The data below includes frontlist titles from Penguin Random House, Simon & Schuster, Hachette Book Group, HarperCollins, Scholastic, Disney, Macmillan, Abrams, Sourcebooks, and John Wiley. The figures below only include books published by these publishers themselves, not pubishers they distribute.

Here is what I found. Collectively, 45,571 unique ISBNs appear for these publishers in our frontlist sales data for the last 52 weeks (thru week ending 8-24-2022).

In this dataset:

>>>0.4% or 163 books sold 100,000 copies or more

>>>0.7% or 320 books sold between 50,000-99,999 copies

>>>2.2% or 1,015 books sold between 20,000-49,999 copies

>>>3.4% or 1,572 books sold between 10,000-19,999 copies

>>>5.5% or 2,518 books sold between 5,000-9,999 copies

>>>21.6% or 9,863 books sold between 1,000-4,999 copies

>>>51.4% or 23,419 sold between 12-999 copies

>>>14.7% or 6,701 books sold under 12 copies

So, only about 15% of all of those publisher-produced frontlist books sold less than 12 copies. That’s not nothing, but nowhere as janky as what has been reported.

BUT, I think the real story is that roughly 66% of those books from the top 10 publishers sold less than 1,000 copies over 52 weeks. (Those last two points combined)

And less than 2% sold more than 50,000 copies. (The top two points)

Now data is a funny thing. It can be sliced and diced to create different types of views. For instance we could run the same analysis on ALL of those 487K new books published in the last 52 weeks, which includes many small press and independetly published titles, and we would find that about 98% of them sold less than 5,000 copies in the “trade bookstore market” that NPD BookScan covers. (I know this IS a true statistic because that data was produced by us for The New York Times.)

But that data does not include direct sales from publishers.

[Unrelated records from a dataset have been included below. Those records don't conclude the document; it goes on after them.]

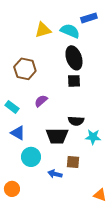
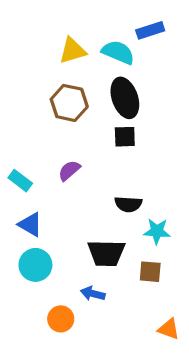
brown hexagon: (25, 69) -> (69, 103), moved
black trapezoid: (57, 136) -> (106, 253), moved
cyan circle: (31, 157) -> (35, 265), moved
brown square: (73, 162) -> (150, 272), moved
orange circle: (12, 189) -> (61, 319), moved

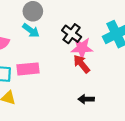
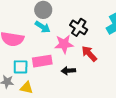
pink star: (82, 48) -> (64, 44), moved
black arrow: (86, 99) -> (68, 71), moved

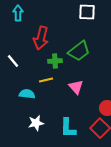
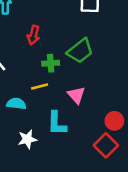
red arrow: (41, 38) -> (33, 35), size x0.7
cyan L-shape: (68, 128) -> (57, 123), moved

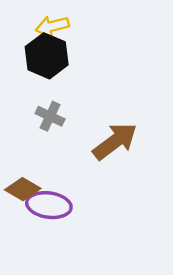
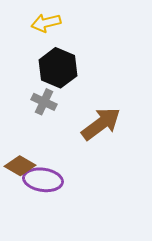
black hexagon: (47, 56) -> (58, 68), moved

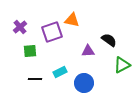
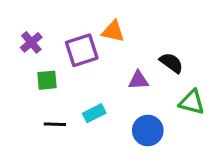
green triangle: (122, 65) -> (192, 102), turned 42
blue circle: (84, 83) -> (148, 131), moved

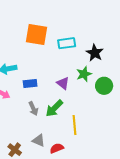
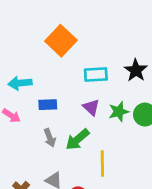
orange square: (37, 34) -> (61, 41), turned 30
cyan rectangle: (67, 43) -> (96, 75), moved
green star: (84, 74) -> (119, 112), moved

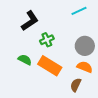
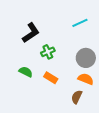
orange rectangle: (50, 66) -> (51, 78), size x0.6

It does not include sales by authors at events, or through their websites. It DOES NOT include EBOOK SALES which we track in a separate tool, and it doesn’t include any of the amazing reading going on through platforms like Substack, Wattpad, Webtoons, Kindle Direct, or library lending platforms like OverDrive or Hoopla.

BUT, it does represent the general reality of the ECONOMICS of the publishing market. In general, most of the revenue that keeps publishers in business comes from the very narrow band of publishing successes in the top 8-10% of new books, along with the 70% of overall sales that come from BACKLIST books in the current market. (Backlist books have gained about 4% in share from frontlist books since the pandemic began, but that is a whole other story.)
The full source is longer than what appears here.